Fujisan

Map of the Five Lakes area

Map of the Five Lakes area

Originally we had planned on just admiring Mount Fuji from afar, but it had been too hazy to see it from the Metropolitan Building in Shinjuku, and the weather forecast for Monday was for heavy rain – not conducive to a good view from the train.  So we crossed our fingers that Saturday’s promised sunshine would materialise and booked bus tickets to Kawaguchiko in the Five Lakes area.  You can get a bus quite a way up Fujisan itself (Fuji 5th Station is a ski resort), but the views are better from further away.  Luckily we didn’t leave the decision any later as many of the half-hourly buses were sold out and the seats we got were not together.  My knee was still twinging so we indulged in the luxury of a subway ride to Shinjuku station.

Beautiful Mt Fuji

Mt Fuji has the perfect snow cap in April

The bus company office was very crowded but an employee showed us how to get our tickets from a machine that had only Japanese instructions (enter the phone number that we’d provided when booking online, and feed in some money).  It appeared that some tickets were held back for walk-in customers, and then they sold off the seats of people who had booked online but failed to show up, so there was a last minute scrimmage at the counter.  Once on the bus we managed to swap seats to sit together for the 2 hour journey.

Kawaguchi Lake

Kawaguchi Lake

It took an hour to clear Tokyo then we started to climb into the row of hills that we’d seen from the Metropolitan building.  They weren’t very high, but the slopes were steep and thickly wooded – a sprinkling of cherry trees and the rest just coming into new leaf.  It was lovely.  We finally saw Fujisan only 15 minutes before arriving at Kawaguchiko, where the bus dropped us by the railway station.  The sun was shining, as it had been in Tokyo, but it was much, much colder. I was glad I’d brought both a fleece and my pacamac, which helped against the biting wind.

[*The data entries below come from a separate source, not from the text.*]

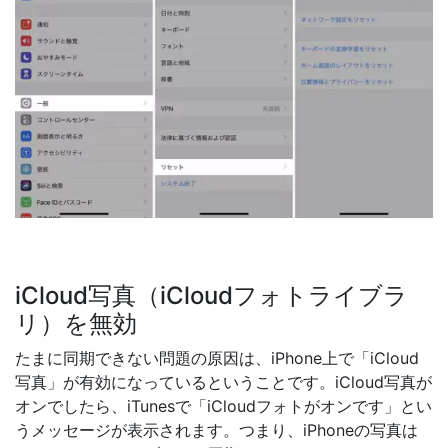
iCloud写真（iCloudフォトライブラ
リ）を無効
たまに同期できない問題の原因は、iPhone上で「iCloud
写真」が有効になっているということです。iCloud写真が
オンでしたら、iTunesで「iCloudフォトがオンです」とい
うメッセージが表示されます。つまり、iPhoneの写真は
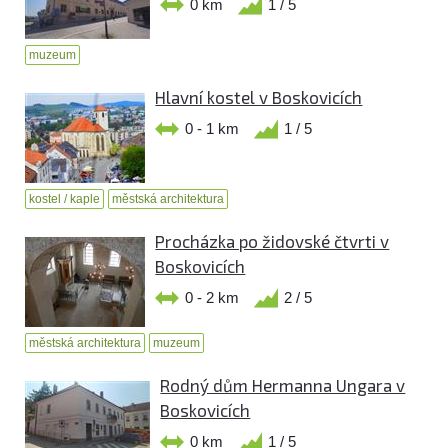
0 km
1 / 5
muzeum
Hlavní kostel v Boskovicích
0 - 1 km
1 / 5
kostel / kaple
městská architektura
Procházka po židovské čtvrti v
Boskovicích
0 - 2 km
2 / 5
městská architektura
muzeum
Rodný dům Hermanna Ungara v
Boskovicích
0 km
1 / 5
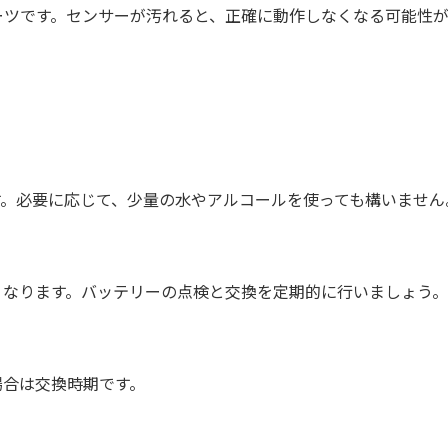
ーツです。センサーが汚れると、正確に動作しなくなる可能性が
す。必要に応じて、少量の水やアルコールを使っても構いません
くなります。バッテリーの点検と交換を定期的に行いましょう。
場合は交換時期です。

Cherry blossom by Kawaguchiko

Cherry blossom by Kawaguchiko

There was a long queue for the oddly named Retro Bus that shuttles people around the 5 Lakes area.  In theory they ran to a timetable, but it seemed that they had but on extra buses as there was a constant flow of them.  We ended up at the back of a bus so crowded that we stood no chance of getting off it until we were on the other side of Kawaguchi lake.  We alighted at a spot marked as a cherry blossom area on our map, and strolled the lakeside with several hundred others taking snaps of Fuji’s perfect snow capped cone across the water.

Fujisan

Picture perfect Fujisan

The blossom season at this altitude was a couple of weeks behind that in the city and the trees were at their peak.  It was beautiful, even though Fuji’s lower slopes were hazy and the lake too choppy for reflections – the white peak appeared to just float above the lakeside town.  It was even colder here with the wind whipping across the lake, but we pulled up our hoods and set out to walk slowly back along the shore and over the long bridge towards the town.  Here it was more sheltered and we found a lakeside park in which to sit and eat our sandwiches.

Mt Fuji across the lake

Mt Fuji across the lake

By now it was around 3:30pm and we’d walked a long way, so we thought we’d catch the Retro bus back to the station, but after 2 crammed buses passed us without stopping we realised we were going to have to walk – luckily we still had time, since our bus tickets were only valid for a specific departure.  The journey back was tedious – there was so much traffic on the road down from the mountains that we crawled the whole way and, as the sun set not long after we left Kawaguchiko, the scenery was invisible.  But it had been worth the journey – Fujisan is just the most beautiful mountain imaginable, and I understand why it has long been considered sacred.  But according to many geologists it’s showing signs of erupting in the near future – sadly, its perfect cone might not be perfect for too much longer.